Next for NextRadio: cars?

nextradioNextRadio, the Emmis-owned, TagStation-enhanced, FM-chip-powered mobile app that allows radio listening over the air to enabled smartphones, would be in every car if Emmis CEO Jeff Smulyan had his wish. Speaking in yesterday’s earnings call to investors, scheduled during CES week when connected cars were the focus in Vegas, Smulyan and CFO Patrick Walsh focused on NextRadio quite a bit.

NextRadio is available via selected Sprint and Virgin phones that contain the requisite FM receiver chip. As we have noted in the past, FM used to be a standard feature of mobile MP3 players, but was excluded from the Apple iPod specs. Apple left FM out of the iPhone too, so the terrestrial industry has Steve Jobs to thank for cutting FM out of the mobile expectations of users. Emmis is trying to put it back, and during the investor call Smulyan and Walsh introduced the idea of NextRadio built into connected cars.

Wait, what? Don’t cars have radio in them already?

Yes, but NextRadio is different from standard FM reception, or can be when participating stations take advantage of its ability to display album art and deliver real-time interactive features like contests with mobile calls to action.

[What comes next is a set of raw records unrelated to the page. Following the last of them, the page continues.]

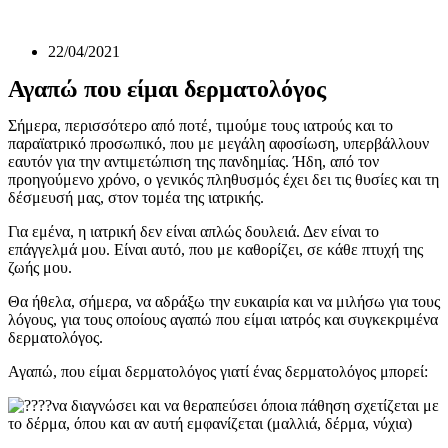
22/04/2021
Αγαπώ που είμαι δερματολόγος
Σήμερα, περισσότερο από ποτέ, τιμούμε τους ιατρούς και το
παραϊατρικό προσωπικό, που με μεγάλη αφοσίωση, υπερβάλλουν
εαυτόν για την αντιμετώπιση της πανδημίας. Ήδη, από τον
προηγούμενο χρόνο, ο γενικός πληθυσμός έχει δει τις θυσίες και τη
δέσμευσή μας, στον τομέα της ιατρικής.
Για εμένα, η ιατρική δεν είναι απλώς δουλειά. Δεν είναι το
επάγγελμά μου. Είναι αυτό, που με καθορίζει, σε κάθε πτυχή της
ζωής μου.
Θα ήθελα, σήμερα, να αδράξω την ευκαιρία και να μιλήσω για τους
λόγους, για τους οποίους αγαπώ που είμαι ιατρός και συγκεκριμένα
δερματολόγος.
Αγαπώ, που είμαι δερματολόγος γιατί ένας δερματολόγος μπορεί:
να διαγνώσει και να θεραπεύσει όποια πάθηση σχετίζεται με
το δέρμα, όπου και αν αυτή εμφανίζεται (μαλλιά, δέρμα, νύχια)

jeff smulyan b&w“The more interactive the NextRadio experience is the better customers like it,” Smulyan told investors. “And what that means is, if your station comes up on the dial and you see album art, you see a contest, you see other graphical interfaces, you’re more engaged, you listen twice as long.”

All that might be true no matter where the user is located, but Emmis, like everyone else, observes the car’s special status as an environment where most listening occurs. “The major battleground for the American radio industry in the future will be preserving our preeminent place in dashboards,” Smulyan said. “And while there are a lot of streaming alternatives, if we can have a rock-solid terrestrial distribution model in the dashboard of the future that comports with the interactivity that consumers demand, we think that’s a big win.”

All radio groups are worrying about the entertainment stack in new cars, the multiple non-radio choices drivers are turning to, and Pandora’s successful invasion of the auto space. Jeff Smulyan’s theory is that NextRadio can elbow into this competitive cluster as a digital service that matches the personalization and mobile interactivity that consumers now expect — in its own unique ways.

One interesting aspect to radio’s place in the digital car is Clear Channel’s momentum with iHeartRadio, which is racing Pandora for business development deals with automakers. iHeart’s major CES announcement put the radio streaming platform in new models built by Jaguar, Volvo, and Kia. Does iHeartRadio in cars (and TuneIn, too) compete with NextRadio in cars? And does the entire digital cohort compete with good ol’ radio, which remains as the only absolutely ubiquitous listening feature across every car on the road?

Choice is good. There’s nothing wrong with offering drivers alternative interfaces to terrestrial content, just as different platforms offer different interfaces to Internet content. After all, Pandora, Slacker, Spotify, Rdio and all the other streaming services are essentially the same content delivered in different skins, with slightly differing functions.

NextRadio’s biggest hill to climb in cars, it seems to us, is convincing automakers to put that FM chip into the dashboard, in addition to everything else they’re cramming into the stack. Not a problem, according to Jeff Smulyan: “A number of auto manufacturers are looking at the NextRadio model and its interactivity as the ultimate solution for dashboards.”